*Exercise aim*.
From the data below, retype exactly the lines starting with the one that contains "Given the image: Mark **right heart atrium**." and ending with the one that contains "Segment regions of", both included.

Stored data entries
= Beginning of Section =
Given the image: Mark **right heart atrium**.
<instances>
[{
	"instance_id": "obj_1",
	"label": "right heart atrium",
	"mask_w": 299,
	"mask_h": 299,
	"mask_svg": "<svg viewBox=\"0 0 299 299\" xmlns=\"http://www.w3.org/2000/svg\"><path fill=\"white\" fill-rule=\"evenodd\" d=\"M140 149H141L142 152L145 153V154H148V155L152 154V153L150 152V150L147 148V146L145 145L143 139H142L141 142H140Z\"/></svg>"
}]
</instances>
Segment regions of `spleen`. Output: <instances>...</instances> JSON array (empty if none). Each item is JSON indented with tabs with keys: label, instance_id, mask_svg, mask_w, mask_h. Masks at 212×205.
= End of Section =
= Beginning of Section =
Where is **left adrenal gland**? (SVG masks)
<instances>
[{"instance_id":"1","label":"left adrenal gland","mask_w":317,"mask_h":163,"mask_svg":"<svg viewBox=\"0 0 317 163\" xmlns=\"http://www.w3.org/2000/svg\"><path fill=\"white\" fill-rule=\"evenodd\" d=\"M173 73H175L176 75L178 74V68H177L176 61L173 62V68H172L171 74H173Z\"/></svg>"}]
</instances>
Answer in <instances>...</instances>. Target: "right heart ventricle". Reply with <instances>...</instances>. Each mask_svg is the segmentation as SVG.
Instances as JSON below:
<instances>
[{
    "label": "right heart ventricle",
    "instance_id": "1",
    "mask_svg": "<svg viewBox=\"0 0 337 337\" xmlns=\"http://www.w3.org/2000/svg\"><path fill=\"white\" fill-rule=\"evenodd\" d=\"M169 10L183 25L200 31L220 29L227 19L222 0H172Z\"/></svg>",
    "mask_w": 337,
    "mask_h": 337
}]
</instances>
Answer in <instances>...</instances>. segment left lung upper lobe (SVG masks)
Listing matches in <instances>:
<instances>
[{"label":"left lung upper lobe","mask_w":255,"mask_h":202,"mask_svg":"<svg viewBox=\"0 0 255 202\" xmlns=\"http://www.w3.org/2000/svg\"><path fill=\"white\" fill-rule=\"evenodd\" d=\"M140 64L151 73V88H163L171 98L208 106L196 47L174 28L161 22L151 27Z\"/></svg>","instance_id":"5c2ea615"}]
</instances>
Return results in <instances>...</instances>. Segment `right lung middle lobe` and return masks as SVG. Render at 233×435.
= End of Section =
*Response area*.
Given the image: Mark **right heart atrium**.
<instances>
[{
	"instance_id": "obj_1",
	"label": "right heart atrium",
	"mask_w": 299,
	"mask_h": 299,
	"mask_svg": "<svg viewBox=\"0 0 299 299\" xmlns=\"http://www.w3.org/2000/svg\"><path fill=\"white\" fill-rule=\"evenodd\" d=\"M140 149H141L142 152L145 153V154H148V155L152 154V153L150 152V150L147 148V146L145 145L143 139H142L141 142H140Z\"/></svg>"
}]
</instances>
Segment regions of `spleen`. Output: <instances>...</instances> JSON array (empty if none). Each item is JSON indented with tabs with keys: label, instance_id, mask_svg, mask_w, mask_h. Masks at 212×205.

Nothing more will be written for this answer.